Cameron Walter, direttore dell’HCTF, spiega che i primi riscontri suggeriscono provenienze diverse: una statua di Shiva riconducibile al periodo Angkor dell’Impero Khmer (IX-XV secolo) in Cambogia, oggetti cerimoniali in bronzo della stessa epoca, una grande statua di Bodhisattva e altri manufatti collegabili alla regione del Gandhara tra Pakistan e Afghanistan. Altri reperti potrebbero appartenere alla civiltà della valle dell’Indo (3300-1300 a.C.), mentre elementi decorativi in legno potrebbero provenire da una moschea in Siria o Iraq.
Ma c’è un dettaglio che spiega quanto questo business sia sofisticato: la possibilità di falsificazioni. Walter sottolinea che i trafficanti talvolta inseriscono falsi per “confondere gli antefatti”, creare entrate aggiuntive e rendere più difficile il lavoro delle forze dell’ordine. Tradotto: non vendono solo oggetti, vendono incertezza.
Il business globale: arte rubata, reti criminali, riciclaggio
Il recupero londinese nasce da una segnalazione arrivata in estate: un individuo ha contattato l’Unità Arte e Antichità della Met offrendo di consegnare i reperti in suo possesso, alcuni conservati da oltre un decennio. Gli investigatori non hanno chiarito come quella persona sia entrata in possesso di così tanti oggetti, ma il messaggio operativo è netto: incoraggiare la consegna per restituire i beni ai legittimi proprietari.
Il traffico di opere d’arte, oggi, non è un reato “minore”. È una filiera economica connessa a criminalità organizzata, riciclaggio e sfruttamento delle fragilità del mercato. Lo stesso mercato dell’arte, nelle grandi piazze internazionali, muove cifre da sistema industriale e diventa una zona grigia dove la provenienza può essere un dettaglio negoziabile. E qui l’Italia è vulnerabile: perché è ricchissima di patrimonio e perché ogni sottrazione è un danno economico, turistico e identitario.
Perché serve anche all’Italia: tutela, diplomazia, regole più dure
Il lavoro dell’HCTF è una risposta concreta: un’indagine con finalità di rimpatrio, basata su metodi standard di “heritage forensics”, dall’analisi dei segni degli strumenti fino allo studio di suolo, flora e fauna per ricostruire l’origine dei reperti.

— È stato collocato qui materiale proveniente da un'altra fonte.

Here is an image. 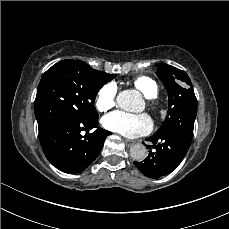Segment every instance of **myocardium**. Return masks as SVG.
Wrapping results in <instances>:
<instances>
[{"label": "myocardium", "instance_id": "myocardium-1", "mask_svg": "<svg viewBox=\"0 0 229 229\" xmlns=\"http://www.w3.org/2000/svg\"><path fill=\"white\" fill-rule=\"evenodd\" d=\"M150 106L153 110H157L160 108V104L158 101L155 100V97L150 99Z\"/></svg>", "mask_w": 229, "mask_h": 229}]
</instances>
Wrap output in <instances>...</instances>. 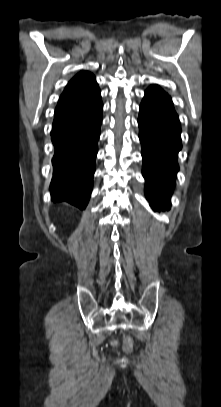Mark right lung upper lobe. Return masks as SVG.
<instances>
[{"label":"right lung upper lobe","instance_id":"obj_1","mask_svg":"<svg viewBox=\"0 0 221 407\" xmlns=\"http://www.w3.org/2000/svg\"><path fill=\"white\" fill-rule=\"evenodd\" d=\"M96 86L98 85L96 83L94 75L89 72L81 71L68 83L62 95L60 96V99L79 92H83Z\"/></svg>","mask_w":221,"mask_h":407}]
</instances>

La task force, nata come progetto pilota nel 2016 e diventata programma Osce nel 2021, oggi riunisce 80 ufficiali di 46 Paesi e organizzazioni. Negli ultimi tre anni i membri hanno sequestrato oltre 3.400 oggetti per un valore superiore a 150 milioni di euro. E le richieste di assistenza, spiegano, sono in aumento.
Il nodo resta normativo: senza regole più forti, gli oggetti illeciti arrivano comunque sul mercato. L’Europa ha introdotto la regolazione 2019/880, pienamente applicata da giugno 2025, con obblighi di registrazione e documentazione più severa per l’import di beni culturali. È una barriera in più, ma non definitiva: il rischio è che il traffico si sposti dove i controlli sono più deboli.
Per l’Italia, però, questa storia “da Londra” è anche un promemoria: difendere il patrimonio non è solo cultura, è economia. È reputazione internazionale. È sicurezza. E soprattutto è la differenza tra un Paese che subisce il saccheggio e un Paese che sa riportare a casa ciò che gli appartiene.